Según una historia popular, Molly pudo haber entrado en un estrecho pasaje de chimenea durante un juego de escondite o para escapar del peligro, y allí quedó atrapada. En aquellos días, el trabajo infantil era común, y a veces se utilizaban niños pequeños como deshollinadores. Quizá era una de esas desafortunadas, o quizá simplemente era una niña perdida que cometió un error fatal.
Se dice que durante reformas posteriores, los trabajadores encontraron un pequeño zapato viejo escondido dentro de una chimenea tapiada, con el nombre "Molly" bordado o escrito en él. No quedaban restos humanos por encontrar después de tanto tiempo, pero ese pequeño zapato fue suficiente para desatar una historia inquietante.

En el lado opuesto del bar, ha habido muchos informes de actividad paranormal en los baños de las damas, donde un espíritu conocido como Old Jock cierra las puertas y enciende y apaga los secadores de manos.
Es conocido por su afición por las chicas jóvenes bonitas, son muchas mujeres que informan haber visto su sombra asomando sobre la puerta, escuchar los pies arrastrando por el suelo, sintiendo su aliento en la parte posterior de sus cuellos.
Una limpiadora juró que, mientras recogía sola por la mañana, escuchó una tos detrás de ella, seguida de una voz ronca tarareando una melodía. Se giró y no encontró a nadie allí—pero momentos después se oyeron una serie de fuertes golpes dentro de un cubículo cerrado. Reuniendo valor, abrió de golpe la puerta del cubículo, solo para encontrarlo vacío.
El viejo Jock podría haber sido uno de los muchos pobres que frecuentaban estas bóvedas, quizá un viejo vagabundo o un borracho habitual que encontró su final en estas cámaras. 

También se habla de Rosie, ella era una prostituta que trabajaba por la zona, ahora su pasatiempo es arañar a los clientes masculinos. Y también está el fantasma de Bill, se cuenta que se sienta bajo las mesas y agarra los tobillos de los clientes.

Las experiencias del personal y los clientes son demasiado numerosas, está las copas deslizándose por mesas perfectamente secas; los vasos explotando cuando nadie está cerca, cosas moviéndose solas y cayendo de estantes perfectamente nivelados.
Clientes han informado de haber visto a una niña pequeña atravesar rejillas cerradas, una silla sacudida violentamente por una fuerza invisible.  

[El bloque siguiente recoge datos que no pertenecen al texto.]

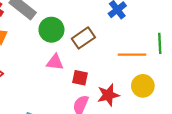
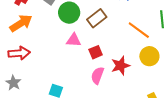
orange line: (132, 55) -> (139, 30), turned 40
red square: (80, 78) -> (96, 52), turned -32

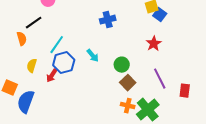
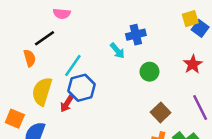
cyan arrow: (93, 56) -> (117, 51), moved
green circle: (122, 65) -> (149, 72), moved
yellow semicircle: (32, 66) -> (42, 91), size x1.6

A menudo se siente una sensación de inquietud antes de que se apaguen las luces de una habitación sin explicación, los pasos resuenan por los pasillos cuando no hay nadie más, las pesadas esposas de hierro sujetas a las puertas se balancean de un lado a otro por sí solas, sin corrientes de aire ni persona que esté cerca.

Se pueden ver figuras al pie de las escaleras, o de pie en las puertas del cine o de la sala de billar. 
Se han visto figuras envueltas en llamas, una mujer recorriendo repetidamente el mismo camino una y otra vez, secadores de manos con sensor de movimiento se encienden solos y puertas de cubículos se cierran de golpe en los baños cuando no hay nadie. Un silbido te sigue por todo el edificio, y aparecen huellas de manos de niños pequeños en el interior de las ventanas y en los espejos; y las baterías de los móviles y las cámaras se agotan sin explicación.